===== RECORDS FOR THE EXERCISE
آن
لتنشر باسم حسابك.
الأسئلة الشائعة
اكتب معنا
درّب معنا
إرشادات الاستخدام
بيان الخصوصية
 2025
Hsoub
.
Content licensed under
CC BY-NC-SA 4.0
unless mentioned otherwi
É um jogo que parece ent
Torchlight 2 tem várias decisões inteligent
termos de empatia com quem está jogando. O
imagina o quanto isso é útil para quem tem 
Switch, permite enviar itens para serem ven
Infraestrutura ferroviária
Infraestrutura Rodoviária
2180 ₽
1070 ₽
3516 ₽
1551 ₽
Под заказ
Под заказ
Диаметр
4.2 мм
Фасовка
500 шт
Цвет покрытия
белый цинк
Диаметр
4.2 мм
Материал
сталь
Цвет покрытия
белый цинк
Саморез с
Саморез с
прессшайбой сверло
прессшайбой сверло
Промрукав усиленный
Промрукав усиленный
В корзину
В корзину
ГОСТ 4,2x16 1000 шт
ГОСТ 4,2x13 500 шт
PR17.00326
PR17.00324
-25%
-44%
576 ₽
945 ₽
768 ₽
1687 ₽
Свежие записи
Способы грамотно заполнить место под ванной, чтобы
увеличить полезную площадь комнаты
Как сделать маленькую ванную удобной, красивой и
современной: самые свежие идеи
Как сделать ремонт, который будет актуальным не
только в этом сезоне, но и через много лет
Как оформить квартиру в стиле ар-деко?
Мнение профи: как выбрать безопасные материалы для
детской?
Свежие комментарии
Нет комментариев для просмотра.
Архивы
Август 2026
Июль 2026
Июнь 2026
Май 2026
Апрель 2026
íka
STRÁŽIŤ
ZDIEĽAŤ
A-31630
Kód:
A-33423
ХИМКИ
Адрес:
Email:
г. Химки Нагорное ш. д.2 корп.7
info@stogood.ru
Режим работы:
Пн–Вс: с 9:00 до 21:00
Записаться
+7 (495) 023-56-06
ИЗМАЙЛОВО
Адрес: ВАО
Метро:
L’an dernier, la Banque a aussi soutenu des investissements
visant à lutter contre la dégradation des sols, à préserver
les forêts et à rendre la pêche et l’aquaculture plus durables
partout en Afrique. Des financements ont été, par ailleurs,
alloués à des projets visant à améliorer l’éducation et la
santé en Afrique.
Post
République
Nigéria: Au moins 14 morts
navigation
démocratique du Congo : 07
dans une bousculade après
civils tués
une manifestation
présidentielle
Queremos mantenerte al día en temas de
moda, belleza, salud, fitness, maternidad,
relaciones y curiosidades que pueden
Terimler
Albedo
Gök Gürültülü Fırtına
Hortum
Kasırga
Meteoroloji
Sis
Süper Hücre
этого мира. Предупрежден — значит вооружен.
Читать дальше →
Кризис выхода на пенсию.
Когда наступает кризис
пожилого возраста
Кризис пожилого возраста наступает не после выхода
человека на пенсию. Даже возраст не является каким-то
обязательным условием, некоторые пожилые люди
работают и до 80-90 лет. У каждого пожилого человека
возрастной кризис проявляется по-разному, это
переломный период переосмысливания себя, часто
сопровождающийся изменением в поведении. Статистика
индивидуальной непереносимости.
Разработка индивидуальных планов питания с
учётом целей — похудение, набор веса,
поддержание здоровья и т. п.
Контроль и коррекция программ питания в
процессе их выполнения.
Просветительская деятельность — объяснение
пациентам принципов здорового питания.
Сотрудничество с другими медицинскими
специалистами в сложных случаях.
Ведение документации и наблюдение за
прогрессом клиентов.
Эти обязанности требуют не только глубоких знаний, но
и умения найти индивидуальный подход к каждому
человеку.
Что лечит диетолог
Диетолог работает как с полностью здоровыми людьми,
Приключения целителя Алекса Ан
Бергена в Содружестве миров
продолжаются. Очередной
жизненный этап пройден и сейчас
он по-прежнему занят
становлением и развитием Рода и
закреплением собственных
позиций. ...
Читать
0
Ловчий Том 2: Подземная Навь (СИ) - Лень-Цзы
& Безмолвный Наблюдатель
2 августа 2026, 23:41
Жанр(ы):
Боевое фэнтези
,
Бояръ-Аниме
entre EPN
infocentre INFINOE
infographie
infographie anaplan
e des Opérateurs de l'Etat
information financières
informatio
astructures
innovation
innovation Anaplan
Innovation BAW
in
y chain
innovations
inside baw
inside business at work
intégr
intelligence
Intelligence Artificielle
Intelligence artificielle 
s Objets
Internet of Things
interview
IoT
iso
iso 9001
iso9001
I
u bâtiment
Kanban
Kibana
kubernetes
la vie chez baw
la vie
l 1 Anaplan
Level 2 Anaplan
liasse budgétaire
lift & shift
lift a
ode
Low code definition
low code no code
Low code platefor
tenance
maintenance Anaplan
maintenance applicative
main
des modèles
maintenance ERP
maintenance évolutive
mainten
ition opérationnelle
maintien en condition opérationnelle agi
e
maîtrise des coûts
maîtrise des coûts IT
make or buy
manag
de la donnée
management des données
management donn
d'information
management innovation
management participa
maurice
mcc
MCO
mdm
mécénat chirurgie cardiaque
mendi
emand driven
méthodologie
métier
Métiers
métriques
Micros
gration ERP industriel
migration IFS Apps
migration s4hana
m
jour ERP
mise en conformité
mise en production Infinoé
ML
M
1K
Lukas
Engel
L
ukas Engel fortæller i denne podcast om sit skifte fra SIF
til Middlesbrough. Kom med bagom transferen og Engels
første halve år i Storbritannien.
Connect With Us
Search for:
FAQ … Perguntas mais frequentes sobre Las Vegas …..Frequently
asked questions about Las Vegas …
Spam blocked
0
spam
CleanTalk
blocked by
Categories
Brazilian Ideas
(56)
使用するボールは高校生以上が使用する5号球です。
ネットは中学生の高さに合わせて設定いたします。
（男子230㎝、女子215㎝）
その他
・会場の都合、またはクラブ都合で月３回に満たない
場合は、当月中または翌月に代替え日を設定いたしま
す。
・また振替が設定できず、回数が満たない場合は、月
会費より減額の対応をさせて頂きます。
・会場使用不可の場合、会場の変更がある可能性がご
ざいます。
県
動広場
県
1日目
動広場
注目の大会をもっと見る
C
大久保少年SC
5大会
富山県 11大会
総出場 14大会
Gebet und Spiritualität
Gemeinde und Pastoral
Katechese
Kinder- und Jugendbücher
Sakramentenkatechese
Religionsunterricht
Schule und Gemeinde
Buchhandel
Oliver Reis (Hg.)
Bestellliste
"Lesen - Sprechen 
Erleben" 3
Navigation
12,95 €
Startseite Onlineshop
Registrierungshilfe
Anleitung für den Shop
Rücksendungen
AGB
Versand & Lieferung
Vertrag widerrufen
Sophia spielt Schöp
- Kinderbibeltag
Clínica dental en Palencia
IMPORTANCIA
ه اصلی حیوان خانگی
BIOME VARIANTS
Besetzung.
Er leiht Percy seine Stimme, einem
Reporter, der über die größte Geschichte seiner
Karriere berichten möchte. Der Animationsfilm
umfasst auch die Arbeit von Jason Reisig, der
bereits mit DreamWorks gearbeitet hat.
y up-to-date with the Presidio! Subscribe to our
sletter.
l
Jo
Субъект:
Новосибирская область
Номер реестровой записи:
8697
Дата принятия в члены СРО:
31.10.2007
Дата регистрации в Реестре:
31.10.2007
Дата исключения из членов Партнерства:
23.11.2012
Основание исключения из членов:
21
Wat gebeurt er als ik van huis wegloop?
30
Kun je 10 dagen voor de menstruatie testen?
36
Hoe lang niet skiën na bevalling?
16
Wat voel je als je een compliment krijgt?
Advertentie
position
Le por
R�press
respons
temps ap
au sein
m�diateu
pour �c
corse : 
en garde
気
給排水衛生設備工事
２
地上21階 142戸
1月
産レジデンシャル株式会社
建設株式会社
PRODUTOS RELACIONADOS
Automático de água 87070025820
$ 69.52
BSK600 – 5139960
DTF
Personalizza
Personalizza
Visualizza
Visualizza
==========
### WHAT IS BEING ASKED
Restate the data above word for word.

### ANSWER TO THIS EXERCISE
آن
لتنشر باسم حسابك.
الأسئلة الشائعة
اكتب معنا
درّب معنا
إرشادات الاستخدام
بيان الخصوصية
 2025
Hsoub
.
Content licensed under
CC BY-NC-SA 4.0
unless mentioned otherwi
É um jogo que parece ent
Torchlight 2 tem várias decisões inteligent
termos de empatia com quem está jogando. O
imagina o quanto isso é útil para quem tem 
Switch, permite enviar itens para serem ven
Infraestrutura ferroviária
Infraestrutura Rodoviária
2180 ₽
1070 ₽
3516 ₽
1551 ₽
Под заказ
Под заказ
Диаметр
4.2 мм
Фасовка
500 шт
Цвет покрытия
белый цинк
Диаметр
4.2 мм
Материал
сталь
Цвет покрытия
белый цинк
Саморез с
Саморез с
прессшайбой сверло
прессшайбой сверло
Промрукав усиленный
Промрукав усиленный
В корзину
В корзину
ГОСТ 4,2x16 1000 шт
ГОСТ 4,2x13 500 шт
PR17.00326
PR17.00324
-25%
-44%
576 ₽
945 ₽
768 ₽
1687 ₽
Свежие записи
Способы грамотно заполнить место под ванной, чтобы
увеличить полезную площадь комнаты
Как сделать маленькую ванную удобной, красивой и
современной: самые свежие идеи
Как сделать ремонт, который будет актуальным не
только в этом сезоне, но и через много лет
Как оформить квартиру в стиле ар-деко?
Мнение профи: как выбрать безопасные материалы для
детской?
Свежие комментарии
Нет комментариев для просмотра.
Архивы
Август 2026
Июль 2026
Июнь 2026
Май 2026
Апрель 2026
íka
STRÁŽIŤ
ZDIEĽAŤ
A-31630
Kód:
A-33423
ХИМКИ
Адрес:
Email:
г. Химки Нагорное ш. д.2 корп.7
info@stogood.ru
Режим работы:
Пн–Вс: с 9:00 до 21:00
Записаться
+7 (495) 023-56-06
ИЗМАЙЛОВО
Адрес: ВАО
Метро:
L’an dernier, la Banque a aussi soutenu des investissements
visant à lutter contre la dégradation des sols, à préserver
les forêts et à rendre la pêche et l’aquaculture plus durables
partout en Afrique. Des financements ont été, par ailleurs,
alloués à des projets visant à améliorer l’éducation et la
santé en Afrique.
Post
République
Nigéria: Au moins 14 morts
navigation
démocratique du Congo : 07
dans une bousculade après
civils tués
une manifestation
présidentielle
Queremos mantenerte al día en temas de
moda, belleza, salud, fitness, maternidad,
relaciones y curiosidades que pueden
Terimler
Albedo
Gök Gürültülü Fırtına
Hortum
Kasırga
Meteoroloji
Sis
Süper Hücre
этого мира. Предупрежден — значит вооружен.
Читать дальше →
Кризис выхода на пенсию.
Когда наступает кризис
пожилого возраста
Кризис пожилого возраста наступает не после выхода
человека на пенсию. Даже возраст не является каким-то
обязательным условием, некоторые пожилые люди
работают и до 80-90 лет. У каждого пожилого человека
возрастной кризис проявляется по-разному, это
переломный период переосмысливания себя, часто
сопровождающийся изменением в поведении. Статистика
индивидуальной непереносимости.
Разработка индивидуальных планов питания с
учётом целей — похудение, набор веса,
поддержание здоровья и т. п.
Контроль и коррекция программ питания в
процессе их выполнения.
Просветительская деятельность — объяснение
пациентам принципов здорового питания.
Сотрудничество с другими медицинскими
специалистами в сложных случаях.
Ведение документации и наблюдение за
прогрессом клиентов.
Эти обязанности требуют не только глубоких знаний, но
и умения найти индивидуальный подход к каждому
человеку.
Что лечит диетолог
Диетолог работает как с полностью здоровыми людьми,
Приключения целителя Алекса Ан
Бергена в Содружестве миров
продолжаются. Очередной
жизненный этап пройден и сейчас
он по-прежнему занят
становлением и развитием Рода и
закреплением собственных
позиций. ...
Читать
0
Ловчий Том 2: Подземная Навь (СИ) - Лень-Цзы
& Безмолвный Наблюдатель
2 августа 2026, 23:41
Жанр(ы):
Боевое фэнтези
,
Бояръ-Аниме
entre EPN
infocentre INFINOE
infographie
infographie anaplan
e des Opérateurs de l'Etat
information financières
informatio
astructures
innovation
innovation Anaplan
Innovation BAW
in
y chain
innovations
inside baw
inside business at work
intégr
intelligence
Intelligence Artificielle
Intelligence artificielle 
s Objets
Internet of Things
interview
IoT
iso
iso 9001
iso9001
I
u bâtiment
Kanban
Kibana
kubernetes
la vie chez baw
la vie
l 1 Anaplan
Level 2 Anaplan
liasse budgétaire
lift & shift
lift a
ode
Low code definition
low code no code
Low code platefor
tenance
maintenance Anaplan
maintenance applicative
main
des modèles
maintenance ERP
maintenance évolutive
mainten
ition opérationnelle
maintien en condition opérationnelle agi
e
maîtrise des coûts
maîtrise des coûts IT
make or buy
manag
de la donnée
management des données
management donn
d'information
management innovation
management participa
maurice
mcc
MCO
mdm
mécénat chirurgie cardiaque
mendi
emand driven
méthodologie
métier
Métiers
métriques
Micros
gration ERP industriel
migration IFS Apps
migration s4hana
m
jour ERP
mise en conformité
mise en production Infinoé
ML
M
1K
Lukas
Engel
L
ukas Engel fortæller i denne podcast om sit skifte fra SIF
til Middlesbrough. Kom med bagom transferen og Engels
første halve år i Storbritannien.
Connect With Us
Search for:
FAQ … Perguntas mais frequentes sobre Las Vegas …..Frequently
asked questions about Las Vegas …
Spam blocked
0
spam
CleanTalk
blocked by
Categories
Brazilian Ideas
(56)
使用するボールは高校生以上が使用する5号球です。
ネットは中学生の高さに合わせて設定いたします。
（男子230㎝、女子215㎝）
その他
・会場の都合、またはクラブ都合で月３回に満たない
場合は、当月中または翌月に代替え日を設定いたしま
す。
・また振替が設定できず、回数が満たない場合は、月
会費より減額の対応をさせて頂きます。
・会場使用不可の場合、会場の変更がある可能性がご
ざいます。
県
動広場
県
1日目
動広場
注目の大会をもっと見る
C
大久保少年SC
5大会
富山県 11大会
総出場 14大会
Gebet und Spiritualität
Gemeinde und Pastoral
Katechese
Kinder- und Jugendbücher
Sakramentenkatechese
Religionsunterricht
Schule und Gemeinde
Buchhandel
Oliver Reis (Hg.)
Bestellliste
"Lesen - Sprechen 
Erleben" 3
Navigation
12,95 €
Startseite Onlineshop
Registrierungshilfe
Anleitung für den Shop
Rücksendungen
AGB
Versand & Lieferung
Vertrag widerrufen
Sophia spielt Schöp
- Kinderbibeltag
Clínica dental en Palencia
IMPORTANCIA
ه اصلی حیوان خانگی
BIOME VARIANTS
Besetzung.
Er leiht Percy seine Stimme, einem
Reporter, der über die größte Geschichte seiner
Karriere berichten möchte. Der Animationsfilm
umfasst auch die Arbeit von Jason Reisig, der
bereits mit DreamWorks gearbeitet hat.
y up-to-date with the Presidio! Subscribe to our
sletter.
l
Jo
Субъект:
Новосибирская область
Номер реестровой записи:
8697
Дата принятия в члены СРО:
31.10.2007
Дата регистрации в Реестре:
31.10.2007
Дата исключения из членов Партнерства:
23.11.2012
Основание исключения из членов:
21
Wat gebeurt er als ik van huis wegloop?
30
Kun je 10 dagen voor de menstruatie testen?
36
Hoe lang niet skiën na bevalling?
16
Wat voel je als je een compliment krijgt?
Advertentie
position
Le por
R�press
respons
temps ap
au sein
m�diateu
pour �c
corse : 
en garde
気
給排水衛生設備工事
２
地上21階 142戸
1月
産レジデンシャル株式会社
建設株式会社
PRODUTOS RELACIONADOS
Automático de água 87070025820
$ 69.52
BSK600 – 5139960
DTF
Personalizza
Personalizza
Visualizza
Visualizza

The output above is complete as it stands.